Every time I look at the logs of my webservers, I’m amazed at how many webcrawlers are out there, indexing web sites for some search engine or another. But there are definitely parts of my websites that aren’t meant for indexing — dynamically generated statistics that change every minute aren’t worth indexing, and likewise, web cameras probably aren’t worth throwing into a search engine. This is where the Robot Exclusion Protocol comes in; it allows you to create a robots.txt file as part of your website, and well-behaved webcrawlers are supposed to look at this file to determine what not to index.

Using a robots.txt file on your Frontier site

Frontier is an amazing web serving and web content environment, and putting a robots.txt file into your Frontier-generated or -maintained web sites is easy. Since I’m concentrating mostly on how to integrate a robots.txt file into a Frontier web site, I am going to assume from this point on that you know how to write a robots.txt file; if you don’t, it doesn’t really matter, but you can also read the Web Server Administrator’s Guide to the Robot Exclusion Protocol. Additionally, I am focusing here only on mainResponder as the webserver in Frontier, since that’s the current shipping framework. (It’s also much improved over the old webserver, so you should upgrade to it if you’re still running a version of Frontier without it!)

First, let’s start out with the three big requirements of a robots.txt file that are relevant to this discussion:

  1. There can only be one robots.txt file on a website.
  2. The file should be at the root of the website.
  3. The file should be plain text, not HTML.

The first requirement is tricky, insofar as it means on any given base URL you can only have one robots.txt file. So, if you have Frontier serving only one URL (say, my.site.com), you can only have one file total. But if you are using Frontier’s ability to serve multiple virtual domains, then each domain can have its own robots.txt file.

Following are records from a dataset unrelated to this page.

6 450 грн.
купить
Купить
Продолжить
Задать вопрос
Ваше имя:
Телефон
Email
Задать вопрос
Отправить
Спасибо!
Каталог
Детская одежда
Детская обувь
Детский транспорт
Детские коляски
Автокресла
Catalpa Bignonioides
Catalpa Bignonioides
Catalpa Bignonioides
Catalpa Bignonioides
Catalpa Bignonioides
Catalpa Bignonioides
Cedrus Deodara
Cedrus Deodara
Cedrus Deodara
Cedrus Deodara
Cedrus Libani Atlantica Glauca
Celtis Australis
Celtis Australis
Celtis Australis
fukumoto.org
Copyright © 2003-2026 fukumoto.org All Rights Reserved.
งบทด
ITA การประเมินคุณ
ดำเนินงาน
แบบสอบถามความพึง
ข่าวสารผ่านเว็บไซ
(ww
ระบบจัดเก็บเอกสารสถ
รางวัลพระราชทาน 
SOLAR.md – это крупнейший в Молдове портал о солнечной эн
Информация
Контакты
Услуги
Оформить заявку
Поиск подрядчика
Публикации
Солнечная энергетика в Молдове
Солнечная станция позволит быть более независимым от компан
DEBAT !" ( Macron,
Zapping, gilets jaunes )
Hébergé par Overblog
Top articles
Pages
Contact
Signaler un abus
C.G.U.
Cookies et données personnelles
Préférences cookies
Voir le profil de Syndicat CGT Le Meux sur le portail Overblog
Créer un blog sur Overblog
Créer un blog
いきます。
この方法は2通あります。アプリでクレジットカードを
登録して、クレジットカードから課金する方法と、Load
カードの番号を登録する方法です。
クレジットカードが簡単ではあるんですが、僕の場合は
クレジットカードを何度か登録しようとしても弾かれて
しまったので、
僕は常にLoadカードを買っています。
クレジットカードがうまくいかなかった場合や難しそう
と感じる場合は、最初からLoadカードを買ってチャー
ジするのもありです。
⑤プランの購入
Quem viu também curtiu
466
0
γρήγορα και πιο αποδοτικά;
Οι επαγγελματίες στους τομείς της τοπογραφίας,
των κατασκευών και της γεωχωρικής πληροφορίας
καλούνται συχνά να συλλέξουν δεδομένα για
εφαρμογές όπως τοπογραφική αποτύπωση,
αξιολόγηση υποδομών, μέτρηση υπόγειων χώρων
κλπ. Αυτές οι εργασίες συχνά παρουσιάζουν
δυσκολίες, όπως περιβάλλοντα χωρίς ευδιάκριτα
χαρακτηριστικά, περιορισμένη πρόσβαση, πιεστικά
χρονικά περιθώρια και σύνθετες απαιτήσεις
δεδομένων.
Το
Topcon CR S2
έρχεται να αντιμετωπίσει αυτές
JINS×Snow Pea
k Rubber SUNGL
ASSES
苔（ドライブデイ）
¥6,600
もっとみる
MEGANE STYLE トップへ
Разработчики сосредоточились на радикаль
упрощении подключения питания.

The last two requirements mean that, depending on how you have set up mainResponder or each virtual domain site, there are different ways to include the robots.txt file. The big variable is where a website’s home URL is being served from — for the most part, it can either be from the Guest Databases\www\ directory or from a website table in the Object Database (ODB). Let’s look at both options.

The Guest Databases\www\ directory

This provides the easiest way to include a robots.txt file, since a website that’s serving out of this directory just serves up files as-is. All that you have to do is put a straight text file into the directory; a file like the following will prevent any well-behaved crawler from indexing anything on your site.

User-agent: *
Disallow: /

Now, remember the first rule above — you can only have one robots.txt file on any given website. So, if the base URL for your website is my.site.com, and you have a Manila site at my.site.com/myFirstSite/, you can’t have a robots.txt file at the base of your Manila site (my.site.com/myFirstSite/robots.txt) — webcrawlers won’t look for it there, since that violates the protocol spec. Instead, your robots.txt file at the root of your website can include a section that has specific rules for the directory myFirstSite; read the protocol specs to get the details. (Note that there’s also a robots META tag that you can use on a per-page basis; that’s a topic for a later date.)

Website tables in the ODB

Because of the third requirement above, this is a little trickier. when a site is rendered out of a table, Frontier is good about creating proper HTML; for the robots.txt file, though, you don’t want HTML, you want plain text. This is easily done.

First, create a subtable named #templates at the root of your website table. In this table, create an outline object named robotTemplate. The outline should consist of one line, {bodytext}. (Specifically, there should not be references to the pageHeader or pageFooter macros.)

Next, create a WP Text entry at the root of your website table named robots.txt. The first line of this should be #template “robotTemplate”; the rest should contain your robots.txt information. Again, determine the content that you want in this from the protocol spec. Here’s an example:

#template "robotTemplate"
   
User-agent: *
Disallow: /private/

Now, when the webcrawler requests the robots.txt file, it will get this object; Frontier renders it through the robotTemplate template, so it doesn’t get any HTML formatting. Check it out in your web browser — request the robots.txt file, and look at the page source to verify that there’s no HTML.

Again, remember that this is only useful if the website table is actually being served as the root of a website; if it’s one directory into the website, then webcrawlers won’t look for the file, and it won’t do you any good.